Primary ACL repair is rarely performed any more due to generally poor outcomes. ACL bony avulsion injuries may be treated with closed, open, or arthroscopic reduction.[80] Revision of ruptured grafts and bilateral ACL injury requires more complex decision making and often involves the use of allografts. Detailed discussion of these issues is outside the scope of this topic.

Post-operative course

The initial post-operative course depends upon procedure, patient characteristics, and surgeon's preference.

The patient can expect to be up on crutches and wearing a brace that day. Cold, elevation, and other modalities are commonly employed. Physiotherapy begins within the first few days post-operatively. Immobiliser use, bracing, and specific physiotherapy regimens vary.[81][82][83] Ongoing care using braces, rest, non-weight-bearing exercise, and non-steroidal anti-inflammatory drugs can be considered after surgical intervention. Reconstruction frequently allows return to high-demand activities, but does not definitively decrease the risk for post-traumatic arthrosis.[84][85]
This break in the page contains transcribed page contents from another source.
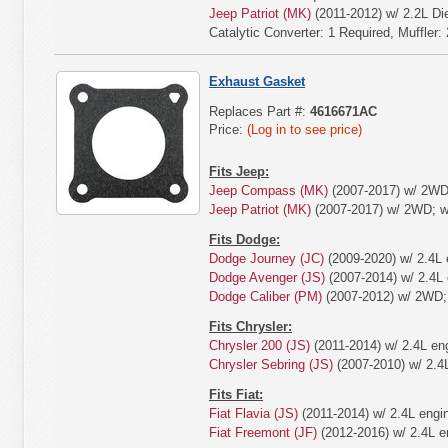
Jeep Patriot (MK)
(2011-2012) w/ 2.2L Die
Catalytic Converter: 1 Required, Muffler:
Exhaust Gasket
Replaces Part #:
4616671AC
Price:
(Log in to see price)
Fits Jeep:
Jeep Compass (MK)
(2007-2017) w/ 2WD;
Jeep Patriot (MK)
(2007-2017) w/ 2WD; w/
Fits Dodge:
Dodge Journey (JC)
(2009-2020) w/ 2.4L 
Dodge Avenger (JS)
(2007-2014) w/ 2.4L 
Dodge Caliber (PM)
(2007-2012) w/ 2WD; w
Fits Chrysler:
Chrysler 200 (JS)
(2011-2014) w/ 2.4L en
Chrysler Sebring (JS)
(2007-2010) w/ 2.4
Fits Fiat:
Fiat Flavia (JS)
(2011-2014) w/ 2.4L engi
Fiat Freemont (JF)
(2012-2016) w/ 2.4L e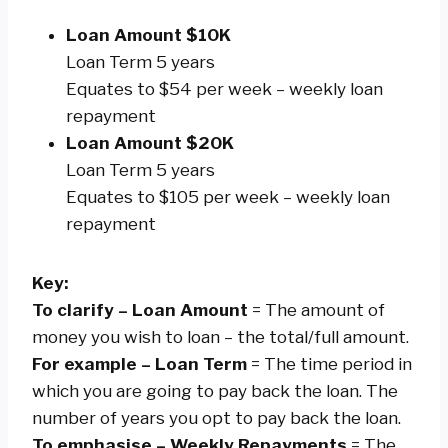
Loan Amount $10K
Loan Term 5 years
Equates to $54 per week – weekly loan
repayment
Loan Amount $20K
Loan Term 5 years
Equates to $105 per week – weekly loan
repayment
Key:
To clarify – Loan Amount
= The amount of
money you wish to loan – the total/full amount.
For example – Loan Term
= The time period in
which you are going to pay back the loan. The
number of years you opt to pay back the loan.
To emphasise – Weekly Repayments
= The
Post-operative activity recommendations

These recommendations vary by the exact type and severity of injury, presence or absence of associated injuries, specific surgical technique, rehabilitation protocol, patient's motivation and fitness level, and type and/or intensity of preferred athletic activity. Return to non-contact or low-contact sport (e.g., gymnastics, basketball) may be faster than return to contact sport (e.g., rugby). Return to full activity in under 3 months has been documented, but generally ranges from 6 to 12 months.[86] Running is usually achieved by 4 months, moderate sporting activity by 6 months, and strenuous activity by 8 months postoperatively.[87][88]

Safe return to activity depends upon a dedicated, sequentially phased physiotherapy routine. Appropriate orthopaedic follow-up and physiotherapy assessments are required to ensure that the pace of recuperation is appropriate for the individual patient. A systematic review and evidence statement recommends prehabilitation, followed by 9 to 12 months of post-operative rehabilitation after ACL reconstruction. Progression during rehabilitation, readiness to return to sport and risk for reinjury is measured by strength tests, hop tests, quality of movement and psychological tests.[89]

Psychological monitoring may be particularly relevant for those wishing to return to competitive sport. Results of a systematic review found a relatively low rate of post-operative return to competitive sport following ACL surgery despite a high success rate in terms of knee impairment-based function, thus suggesting that factors other than normalisation of knee function may contribute to return-to-sport outcomes (e.g., psychological factors).[90] Over-zealous return schedules or inadequate physiotherapy can each lead to injury and/or graft failure.[91]